Records for this task START

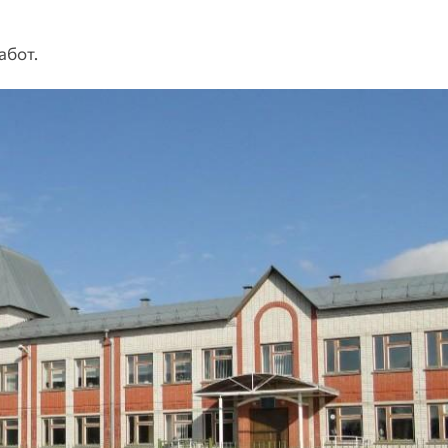
абот.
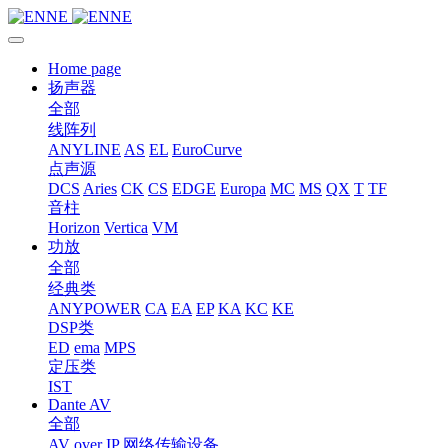
Home page
扬声器
全部
线阵列
ANYLINE
AS
EL
EuroCurve
点声源
DCS
Aries
CK
CS
EDGE
Europa
MC
MS
QX
T
TF
音柱
Horizon
Vertica
VM
功放
全部
经典类
ANYPOWER
CA
EA
EP
KA
KC
KE
DSP类
ED
ema
MPS
定压类
IST
Dante AV
全部
AV over IP 网络传输设备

Records for this task END

Reproduce the whole listing above word for word, dropping each image.

Result for this task
абот.
Home page
扬声器
全部
线阵列
ANYLINE
AS
EL
EuroCurve
点声源
DCS
Aries
CK
CS
EDGE
Europa
MC
MS
QX
T
TF
音柱
Horizon
Vertica
VM
功放
全部
经典类
ANYPOWER
CA
EA
EP
KA
KC
KE
DSP类
ED
ema
MPS
定压类
IST
Dante AV
全部
AV over IP 网络传输设备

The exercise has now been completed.